**Task item**
The required result is each line of the entries below containing the string "text".

**Record excerpts**
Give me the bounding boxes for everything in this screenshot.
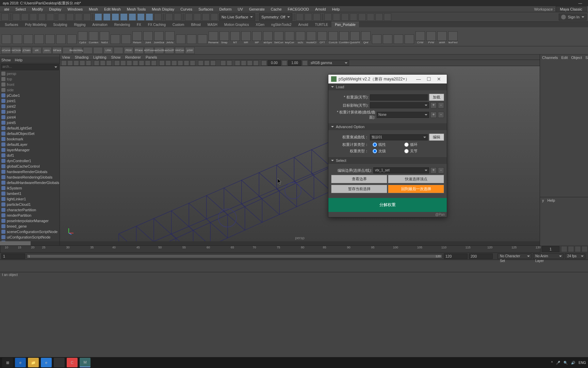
vp-tool-icon[interactable] — [127, 60, 132, 66]
play-back-key-icon[interactable] — [575, 246, 581, 252]
shelf-button[interactable]: ConMirror — [339, 29, 349, 44]
outliner-search-input[interactable]: arch... — [1, 64, 59, 70]
shelf-button[interactable] — [393, 29, 404, 44]
render-icon[interactable] — [185, 13, 193, 21]
shelf-button[interactable]: QuickFK — [350, 29, 360, 44]
layer-menu[interactable]: y — [542, 198, 544, 202]
magnet-icon[interactable] — [211, 13, 218, 21]
decay-dropdown[interactable]: 预设01 — [370, 134, 428, 140]
dialog-section-select[interactable]: Select — [328, 157, 447, 164]
menu-item[interactable]: Mesh — [86, 6, 101, 12]
vp-tool-icon[interactable] — [94, 60, 99, 66]
rotate-tool-icon[interactable] — [103, 13, 111, 21]
shelf-button[interactable]: asGo2B — [154, 47, 164, 54]
vp-tool-icon[interactable] — [114, 60, 120, 66]
shelf-button[interactable] — [382, 29, 393, 44]
tray-search-icon[interactable]: 🔍 — [564, 361, 568, 365]
vp-tool-icon[interactable] — [220, 60, 226, 66]
vp-tool-icon[interactable] — [241, 60, 246, 66]
menu-item[interactable]: Cache — [268, 6, 284, 12]
vp-gamma-field[interactable]: 1.00 — [288, 60, 301, 66]
boundary-dropdown[interactable]: vtx_1_set — [373, 167, 429, 173]
window-minimize[interactable]: — — [575, 1, 585, 5]
outliner-item[interactable]: lambert1 — [0, 191, 60, 196]
vp-tool-icon[interactable] — [86, 60, 91, 66]
shelf-tab[interactable]: MASH — [204, 22, 221, 27]
outliner-item[interactable]: joint1 — [0, 98, 60, 104]
menu-item[interactable]: Generate — [246, 6, 267, 12]
maya-taskbar-icon[interactable]: M — [80, 358, 91, 367]
shelf-button[interactable]: Comten — [88, 29, 99, 44]
snap-tool-icon[interactable] — [120, 13, 128, 21]
outliner-item[interactable]: sceneConfigurationScriptNode — [0, 229, 60, 234]
tray-volume-icon[interactable]: 🔊 — [571, 361, 575, 365]
vp-tool-icon[interactable] — [302, 60, 308, 66]
layer-help-menu[interactable]: Help — [548, 198, 555, 202]
shelf-button[interactable] — [34, 29, 44, 44]
menu-item[interactable]: Deform — [217, 6, 234, 12]
scale-tool-icon[interactable] — [112, 13, 119, 21]
vp-tool-icon[interactable] — [106, 60, 112, 66]
range-end-field[interactable]: 120 — [444, 254, 468, 259]
menu-item[interactable]: Help — [329, 6, 343, 12]
timeline[interactable]: 1015202530354045505560657075808590951001… — [0, 245, 588, 253]
shelf-tab[interactable]: Pan_Portable — [331, 22, 359, 27]
shelf-tab[interactable]: Motion Graphics — [221, 22, 252, 27]
shelf-button[interactable]: Qinf — [361, 29, 371, 44]
app-icon[interactable]: C — [67, 358, 78, 367]
menu-item[interactable]: Curves — [178, 6, 195, 12]
shelf-button[interactable] — [372, 29, 382, 44]
shelf-tab[interactable]: XGen — [252, 22, 268, 27]
view-icon[interactable] — [313, 13, 321, 21]
shelf-button[interactable]: keyCon — [284, 29, 295, 44]
shelf-button[interactable]: Joint — [143, 29, 153, 44]
boundary-remove-button[interactable]: - — [438, 167, 444, 173]
vp-tool-icon[interactable] — [120, 60, 126, 66]
shelf-tab[interactable]: FX — [133, 22, 145, 27]
vp-tool-icon[interactable] — [184, 60, 189, 66]
outliner-item[interactable]: defaultLayer — [0, 142, 60, 147]
paint-tool-icon[interactable] — [75, 13, 82, 21]
history-icon[interactable] — [174, 13, 181, 21]
vp-tool-icon[interactable] — [133, 60, 138, 66]
source-field[interactable] — [370, 94, 428, 101]
vp-tool-icon[interactable] — [227, 60, 232, 66]
undo-icon[interactable] — [38, 13, 46, 21]
outliner-item[interactable]: lightLinker1 — [0, 196, 60, 202]
outliner-item[interactable]: hardwareRenderGlobals — [0, 169, 60, 174]
ie-icon[interactable]: e — [41, 358, 52, 367]
vp-reset-icon[interactable] — [261, 60, 267, 66]
explorer-icon[interactable]: 📁 — [28, 358, 39, 367]
shelf-button[interactable]: reCircle — [12, 47, 21, 54]
range-track[interactable]: 1 120 — [27, 254, 442, 258]
edit-button[interactable]: 编辑 — [429, 134, 444, 141]
vp-tool-icon[interactable] — [151, 60, 157, 66]
shelf-button[interactable]: MP — [252, 29, 262, 44]
shelf-button[interactable] — [197, 29, 208, 44]
view-boundary-button[interactable]: 查看边界 — [331, 175, 387, 183]
tray-chevron-icon[interactable]: ^ — [551, 361, 553, 365]
shelf-button[interactable]: ss2c — [295, 29, 306, 44]
workspace-dropdown[interactable]: Maya Classic — [556, 6, 587, 12]
shelf-tab[interactable]: Custom — [169, 22, 187, 27]
render-icon[interactable] — [194, 13, 201, 21]
play-back-icon[interactable] — [582, 246, 588, 252]
file-save-icon[interactable] — [30, 13, 37, 21]
shelf-tab[interactable]: Rigging — [70, 22, 89, 27]
shelf-button[interactable]: JointScale — [154, 29, 164, 44]
save-selection-button[interactable]: 暂存当前选择 — [331, 185, 387, 193]
viewport-hscroll[interactable] — [60, 241, 540, 245]
dialog-close-button[interactable]: ✕ — [434, 76, 444, 82]
shelf-button[interactable]: PFace — [134, 47, 144, 54]
shelf-button[interactable]: PVW — [426, 29, 436, 44]
outliner-item[interactable]: layerManager — [0, 147, 60, 153]
range-total-field[interactable]: 200 — [469, 254, 493, 259]
outliner-item[interactable]: defaultHardwareRenderGlobals — [0, 180, 60, 185]
vp-lighting-menu[interactable]: Lighting — [93, 55, 107, 59]
radio-sublevel[interactable]: 次级 — [373, 149, 386, 154]
playback-icon[interactable] — [333, 13, 340, 21]
shelf-tab[interactable]: ngSkinTools2 — [268, 22, 295, 27]
shelf-button[interactable]: ADPose — [144, 47, 154, 54]
dialog-titlebar[interactable]: pSplitWeight v2.2（兼容 maya2022+） — ☐ ✕ — [328, 75, 447, 83]
quick-select-button[interactable]: 快速选择顶点 — [388, 175, 444, 183]
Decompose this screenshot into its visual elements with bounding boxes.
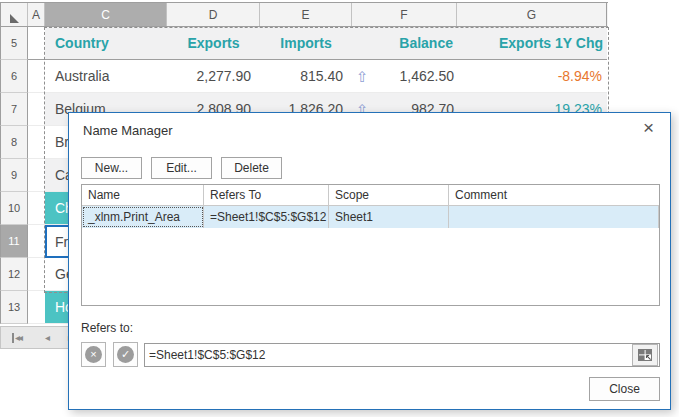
select-all-button[interactable] bbox=[0, 3, 28, 26]
cell-E6[interactable]: 815.40 bbox=[260, 60, 352, 93]
select-range-button[interactable] bbox=[632, 344, 658, 366]
screen: ACDEFG 5CountryExportsImportsBalanceExpo… bbox=[0, 0, 679, 417]
up-arrow-icon: ⇧ bbox=[356, 69, 369, 84]
names-table: Name Refers To Scope Comment _xlnm.Print… bbox=[81, 184, 660, 306]
close-icon[interactable]: × bbox=[635, 115, 662, 141]
column-header-scope[interactable]: Scope bbox=[329, 185, 449, 205]
cell-A7[interactable] bbox=[28, 93, 45, 126]
table-row[interactable]: _xlnm.Print_Area =Sheet1!$C$5:$G$12 Shee… bbox=[82, 206, 659, 228]
confirm-button[interactable]: ✓ bbox=[113, 342, 138, 367]
row-header-8[interactable]: 8 bbox=[0, 126, 28, 159]
cell-G5[interactable]: Exports 1Y Chg bbox=[457, 27, 607, 60]
column-header-name[interactable]: Name bbox=[82, 185, 204, 205]
cell-A5[interactable] bbox=[28, 27, 45, 60]
sheet-row-5: 5CountryExportsImportsBalanceExports 1Y … bbox=[0, 27, 608, 60]
cell-E5[interactable]: Imports bbox=[260, 27, 352, 60]
row-header-13[interactable]: 13 bbox=[0, 291, 28, 324]
cell-A11[interactable] bbox=[28, 225, 45, 258]
cell-A8[interactable] bbox=[28, 126, 45, 159]
new-button[interactable]: New... bbox=[81, 157, 142, 179]
cell-A12[interactable] bbox=[28, 258, 45, 291]
name-manager-dialog: Name Manager × New... Edit... Delete Nam… bbox=[68, 112, 671, 410]
refers-to-field-wrap bbox=[144, 343, 660, 367]
row-header-10[interactable]: 10 bbox=[0, 192, 28, 225]
cell-F5[interactable]: Balance bbox=[352, 27, 457, 60]
cell-D5[interactable]: Exports bbox=[167, 27, 260, 60]
column-header-C[interactable]: C bbox=[45, 3, 167, 26]
nav-first-sheet-icon[interactable]: ◂◂ bbox=[12, 333, 21, 343]
names-table-header: Name Refers To Scope Comment bbox=[82, 185, 659, 206]
column-header-A[interactable]: A bbox=[28, 3, 45, 26]
column-header-E[interactable]: E bbox=[260, 3, 352, 26]
balance-value: 1,462.50 bbox=[400, 68, 455, 84]
confirm-icon: ✓ bbox=[117, 346, 134, 363]
dialog-title: Name Manager bbox=[83, 123, 173, 138]
column-headers: ACDEFG bbox=[28, 3, 607, 26]
cancel-button[interactable]: × bbox=[81, 342, 106, 367]
refers-to-input[interactable] bbox=[145, 344, 632, 366]
row-header-9[interactable]: 9 bbox=[0, 159, 28, 192]
cell-D6[interactable]: 2,277.90 bbox=[167, 60, 260, 93]
refers-to-label: Refers to: bbox=[81, 321, 133, 335]
select-all-triangle-icon bbox=[10, 14, 19, 23]
cell-A6[interactable] bbox=[28, 60, 45, 93]
column-header-strip: ACDEFG bbox=[0, 2, 608, 27]
nav-prev-sheet-icon[interactable]: ◂ bbox=[45, 333, 50, 343]
cell-C6[interactable]: Australia bbox=[45, 60, 167, 93]
row-header-11[interactable]: 11 bbox=[0, 225, 28, 258]
close-button[interactable]: Close bbox=[589, 377, 660, 401]
comment-cell[interactable] bbox=[449, 206, 659, 228]
cell-A13[interactable] bbox=[28, 291, 45, 324]
row-header-5[interactable]: 5 bbox=[0, 27, 28, 60]
scope-cell[interactable]: Sheet1 bbox=[329, 206, 449, 228]
cell-A9[interactable] bbox=[28, 159, 45, 192]
column-header-comment[interactable]: Comment bbox=[449, 185, 659, 205]
cell-C5[interactable]: Country bbox=[45, 27, 167, 60]
column-header-F[interactable]: F bbox=[352, 3, 457, 26]
name-cell[interactable]: _xlnm.Print_Area bbox=[82, 206, 204, 228]
cell-A10[interactable] bbox=[28, 192, 45, 225]
cancel-icon: × bbox=[85, 346, 102, 363]
range-select-grid-icon bbox=[638, 349, 652, 361]
row-header-12[interactable]: 12 bbox=[0, 258, 28, 291]
column-header-D[interactable]: D bbox=[167, 3, 260, 26]
edit-button[interactable]: Edit... bbox=[151, 157, 212, 179]
row-header-6[interactable]: 6 bbox=[0, 60, 28, 93]
sheet-row-6: 6Australia2,277.90815.40⇧1,462.50-8.94% bbox=[0, 60, 608, 93]
column-header-refers-to[interactable]: Refers To bbox=[204, 185, 329, 205]
column-header-G[interactable]: G bbox=[457, 3, 607, 26]
delete-button[interactable]: Delete bbox=[221, 157, 282, 179]
cell-F6[interactable]: ⇧1,462.50 bbox=[352, 60, 457, 93]
refers-to-cell[interactable]: =Sheet1!$C$5:$G$12 bbox=[204, 206, 329, 228]
row-header-7[interactable]: 7 bbox=[0, 93, 28, 126]
cell-G6[interactable]: -8.94% bbox=[457, 60, 607, 93]
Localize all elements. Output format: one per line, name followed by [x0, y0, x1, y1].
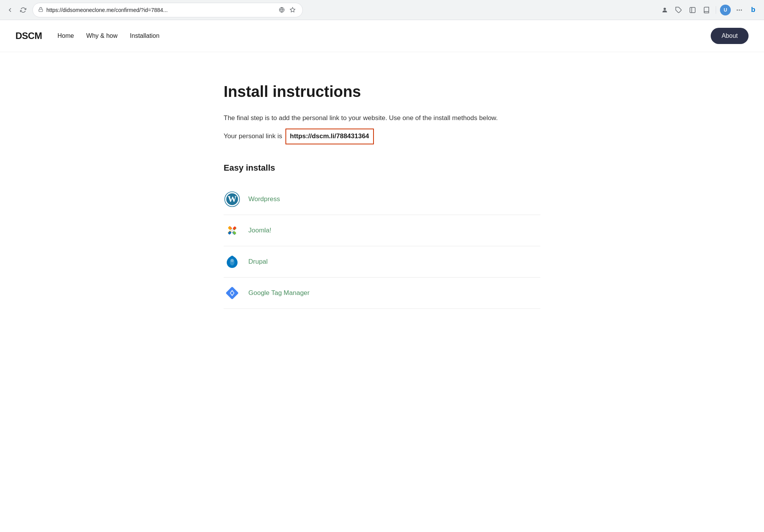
install-item-drupal[interactable]: Drupal [224, 246, 540, 278]
wordpress-icon: W [224, 191, 241, 208]
drupal-icon [224, 253, 241, 270]
svg-rect-6 [690, 7, 695, 13]
intro-text: The final step is to add the personal li… [224, 113, 540, 124]
svg-rect-17 [228, 231, 232, 235]
back-button[interactable] [5, 5, 15, 15]
gtm-label[interactable]: Google Tag Manager [248, 289, 309, 297]
svg-point-8 [737, 9, 738, 10]
address-bar[interactable]: https://didsomeoneclone.me/confirmed/?id… [32, 3, 303, 17]
personal-link[interactable]: https://dscm.li/788431364 [285, 129, 374, 144]
drupal-label[interactable]: Drupal [248, 258, 268, 266]
svg-point-4 [664, 8, 666, 10]
easy-installs-title: Easy installs [224, 163, 540, 173]
browser-chrome: https://didsomeoneclone.me/confirmed/?id… [0, 0, 764, 20]
wordpress-label[interactable]: Wordpress [248, 195, 280, 203]
toolbar-separator [716, 6, 716, 14]
extensions-icon[interactable] [672, 4, 685, 16]
browser-nav-buttons [5, 5, 29, 15]
joomla-label[interactable]: Joomla! [248, 227, 272, 234]
about-button[interactable]: About [711, 28, 749, 44]
svg-point-10 [741, 9, 742, 10]
install-item-joomla[interactable]: Joomla! [224, 215, 540, 246]
svg-rect-0 [39, 9, 43, 11]
install-item-wordpress[interactable]: W Wordpress [224, 184, 540, 215]
svg-point-9 [739, 9, 740, 10]
reading-list-icon[interactable] [700, 4, 713, 16]
nav-installation[interactable]: Installation [130, 32, 160, 39]
site-logo[interactable]: DSCM [15, 30, 42, 41]
svg-marker-3 [290, 7, 295, 12]
svg-rect-15 [233, 226, 236, 230]
svg-rect-18 [228, 226, 232, 230]
profile-icon[interactable] [659, 4, 671, 16]
svg-point-21 [231, 259, 234, 262]
install-list: W Wordpress [224, 184, 540, 309]
address-bar-actions [277, 5, 297, 15]
nav-why-how[interactable]: Why & how [86, 32, 117, 39]
nav-links: Home Why & how Installation [58, 32, 160, 39]
nav-home[interactable]: Home [58, 32, 74, 39]
more-options-button[interactable] [733, 4, 745, 16]
user-avatar[interactable]: U [719, 4, 732, 16]
svg-text:W: W [228, 194, 236, 204]
personal-link-row: Your personal link is https://dscm.li/78… [224, 129, 540, 144]
url-text: https://didsomeoneclone.me/confirmed/?id… [46, 7, 274, 13]
page-title: Install instructions [224, 83, 540, 100]
translate-icon[interactable] [277, 5, 286, 15]
avatar: U [720, 5, 731, 15]
main-content: Install instructions The final step is t… [208, 52, 556, 340]
bookmark-icon[interactable] [288, 5, 297, 15]
svg-rect-16 [233, 231, 236, 235]
lock-icon [38, 7, 43, 13]
personal-link-prefix: Your personal link is [224, 131, 282, 142]
browser-toolbar-actions: U b [659, 4, 759, 16]
install-item-gtm[interactable]: Google Tag Manager [224, 278, 540, 309]
bing-copilot-icon[interactable]: b [747, 4, 759, 16]
site-nav: DSCM Home Why & how Installation About [0, 20, 764, 52]
joomla-icon [224, 222, 241, 239]
refresh-button[interactable] [18, 5, 29, 15]
sidebar-icon[interactable] [686, 4, 699, 16]
gtm-icon [224, 285, 241, 302]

**Task result**
intro-text: The final step is to add the personal li… [224, 113, 540, 124]
svg-text:W: W [228, 194, 236, 204]
url-text: https://didsomeoneclone.me/confirmed/?id… [46, 7, 274, 13]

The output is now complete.